The translation is carried out by performing a symbolic execution on the source program and synthesizing a functional AST in parallel. At each step, we show the symbolic environment alongside the progressively-built Lean translation.
A key insight is that the synthesis rules are exclusively concerned with
symbolic values; the actual variables from the source program (x ↦ ...)
are mere bookkeeping devices and have no relevance to the translated program.
Symbolic values σ, however, cannot be determined statically; they thus compute
at run-time, and as such are let-bound in the target program.

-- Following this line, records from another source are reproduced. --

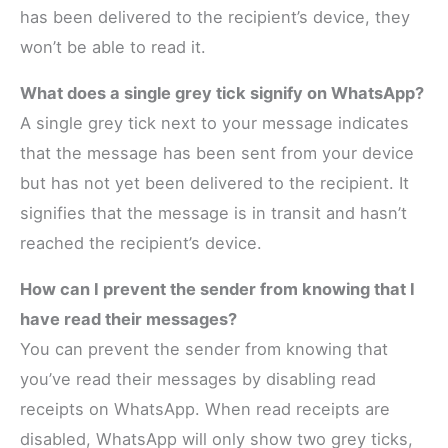
has been delivered to the recipient’s device, they
won’t be able to read it.
What does a single grey tick signify on WhatsApp?
A single grey tick next to your message indicates
that the message has been sent from your device
but has not yet been delivered to the recipient. It
signifies that the message is in transit and hasn’t
reached the recipient’s device.
How can I prevent the sender from knowing that I
have read their messages?
You can prevent the sender from knowing that
you’ve read their messages by disabling read
receipts on WhatsApp. When read receipts are
disabled, WhatsApp will only show two grey ticks,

Translation Example: call_choose
As a starting example, we consider the translation of the call_choose function
below, presented in LLBC syntax with explicit writes and moves, along with a
fully-explicit return variable x_ret.
fn call_choose(mut p : (u32, u32)) -> u32 {
let px = &mut p.0; // line 2
let py = &mut p.1; // line 3
let pz = choose(true, move px, move py); // line 4
*pz = *pz + 1; // line 5
x_ret = move p.0; // line 6
return;
}
We start the translation by initializing an environment where p maps to a
symbolic value σ₀. In parallel, we synthesize the function as an AST with a
hole [.] to be progressively filled.
Environment:
p ↦ (σ₀ : (u32, u32))
Synthesized code:
def call_choose (s0 : (U32 × U32)) :
Result U32 := do
[.]
At line 2, accessing field 0 requires us to expand σ₀; doing so introduces a let-binding in the translation.
Environment:
p ↦ (σ₁ : u32, σ₂ : u32)
Synthesized code:
def call_choose (s0 : (U32 × U32)) :
Result U32 := do
let (s1, s2) := s0
[.]
The expansion allows us to evaluate the two mutable borrows on lines 2–3. Importantly, borrows and assignments just lead to bookkeeping in the environment: the synthesized translation is left unchanged.
Environment:
p ↦ (ML ℓ₁, ML ℓ₂)
px ↦ MB ℓ₁ (σ₁ : u32)
py ↦ MB ℓ₂ (σ₂ : u32)
Synthesized code:
def call_choose (s0 : (U32 × U32)) :
Result U32 := do
let (s1, s2) := s0
[.]
We then reach the function call at line 4. To account for the call, we introduce
a region abstraction to account for 'a, transfer ownership of the effective
arguments to the abstraction, then introduce a fresh mutably borrowed value
MB ℓ₃ (σ₃ : u32) to account for the returned value stored in pz.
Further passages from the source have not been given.